Today the Miami Beach Architectural Historic District of South Beach is known internationally for having one of the largest collections of Art Deco buildings in the world. Its signature is a range of pastel colors including yellow, pink, blue and green used on buildings lining the oceanfront. However, it was not such a bright place in the 1970s. Older people were returning to inexpensive Miami Beach, crime had increased, and businesses were in decline. The older buildings fell into disrepair. Local developers planned to tear down most of the existing buildings to make way for more “profitable” construction; all part of a multi-million urban renewal project that was believed to increase revenue and “save” the district from its changing demographics. Barbara Capitman, founder of Miami Design Preservation League (MDPL), put up a fight and was able to get the area listed in the National Register of Historic Places in May, 1979. Another member of MDPL, Leonard Horowitz, made a significant difference by creating a color palette.
Horowitz wanted to attract the viewers’ attentions to the Art Deco features on building facades and simultaneously create a sense of continuity through changing shades of color from one building to the next. His “pastel palette” proved successful – most of the hotel buildings still stand today while newer structures continue to preserve the look that South Beach is famous for.
Although not as well-known as the South Beach Historic District, the Main Street rejuvenation project in Columbus, Indiana saw the application of a similar concept. Alexander Girard, an architect from Mexico, was given the task of cleaning and beautifying the storefronts up and down Washington Street by the Irwin Union Trust Company in 1961. The goal of the project was to save the historic business district.
Using color as one of his most important tools, Girard created a palette of twenty-six colors that he thought was historically appropriate for the Victorian era storefronts and commercial buildings. The color scheme was intended to accentuate period architectural details on the buildings, and work simultaneously with the addition of porcelain enamel signs and fluorescent lights installed above the marquee level on all stores to create a unified streetscape. Bright colors (like orange and green) were used primarily to emphasize decorative elements such as cornices, lintels and trim, while more restful shades (like light-blue and beige) were applied on the main body. Through this new “balanced” aesthetic, Girard was able to convince the locals to continue using, and consequently preserving the older buildings. His approach has later been emulated for other Main Street restoration projects.

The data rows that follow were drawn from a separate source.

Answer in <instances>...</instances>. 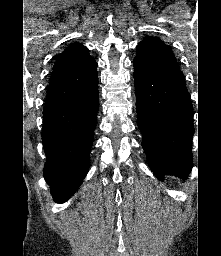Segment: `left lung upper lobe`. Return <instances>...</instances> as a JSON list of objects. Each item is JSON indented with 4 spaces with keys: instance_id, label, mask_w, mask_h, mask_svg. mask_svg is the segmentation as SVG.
I'll use <instances>...</instances> for the list:
<instances>
[{
    "instance_id": "1",
    "label": "left lung upper lobe",
    "mask_w": 221,
    "mask_h": 256,
    "mask_svg": "<svg viewBox=\"0 0 221 256\" xmlns=\"http://www.w3.org/2000/svg\"><path fill=\"white\" fill-rule=\"evenodd\" d=\"M133 65L139 72L181 73L171 49L159 38L152 36L138 44Z\"/></svg>"
}]
</instances>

Although not necessarily based on scientific or historic fact, these color palettes have played significant roles in the preservation of roadside architecture in American cities. They were inexpensive, creative, and easy to apply. And they have greatly facilitated the preservation of buildings that were otherwise destined for demolition.
Tania Alam is an architectural conservator at Jablonski Building Conservation, Inc. (JBC) in New York City, NY. Alam has a Master’s degree in Historic Preservation from Columbia University’s Graduate School of Architecture, Planning & Preservation. She graduated from Columbia University with her Master of Science in Historic Preservation in 2017, and received her Bachelors of Architecture from Bangladesh University of Engineering & Technology (Dhaka, Bangladesh) in 2014. While at JBC Alam has conducted conditions assessments, testing and analysis. Special interests include architectural paint, historic color palettes, color psychology, and energy efficient building design.